In this new era of AI, where AI is widely adopted by consumers, businesses are now waiting for the enterprise-grade version. New roles like Chief AI Officer (CAIO) are emerging to meet this demand.
The two competing responsibilities of CAIOs
These executives face two competing responsibilities:
- Building AI-driven products for customers.
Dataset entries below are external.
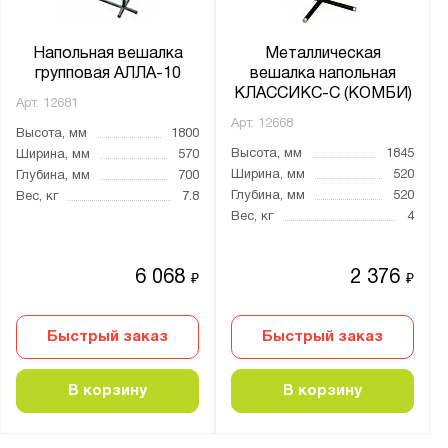
Напольная вешалка
Металлическая
групповая АЛЛА-10
вешалка напольная
КЛАССИКС-С (КОМБИ)
Арт.
12681
Арт.
12668
Высота, мм
1800
Высота, мм
1845
Ширина, мм
570
Ширина, мм
520
Глубина, мм
700
Глубина, мм
520
Вес, кг
7.8
Вес, кг
4
6 068
2 376
₽
₽
Быстрый заказ
Быстрый заказ
В корзину
В корзину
- Using AI to improve internal efficiency.
But here’s the irony: these goals are at complete tension. Pulling top engineers off customer-facing work to solve internal data challenges? It doesn’t add up.
At a high level, the internal technical blueprint is nearly identical across companies: consolidate sales, marketing, and finance data into one place, clean and transform it, and make it queryable for leadership.
A real-world example
We recently spoke to a company still building their data warehouse (using a major vendor) with a target completion date of 2028. That’s three years away. In the meantime, they admit there’s no reliable source of truth.
Their data is scattered across dozens of CRM and ERP systems due to past mergers and acquisitions, and generating simple reports takes an army of people across finance, sales ops, and data teams.
In other words: no meaningful data decisions for years.
Why the warehouse has failed
The warehouse has failed because:
- Spreadsheets and dashboards exist, but CROs and CMOs still have unanswered questions.
- The traditional data warehouse is no longer the center of gravity.
- The modern data stack promised unified metrics and semantic clarity.
In practice? It’s become a backup system. It's fragmented, stale, and incomplete.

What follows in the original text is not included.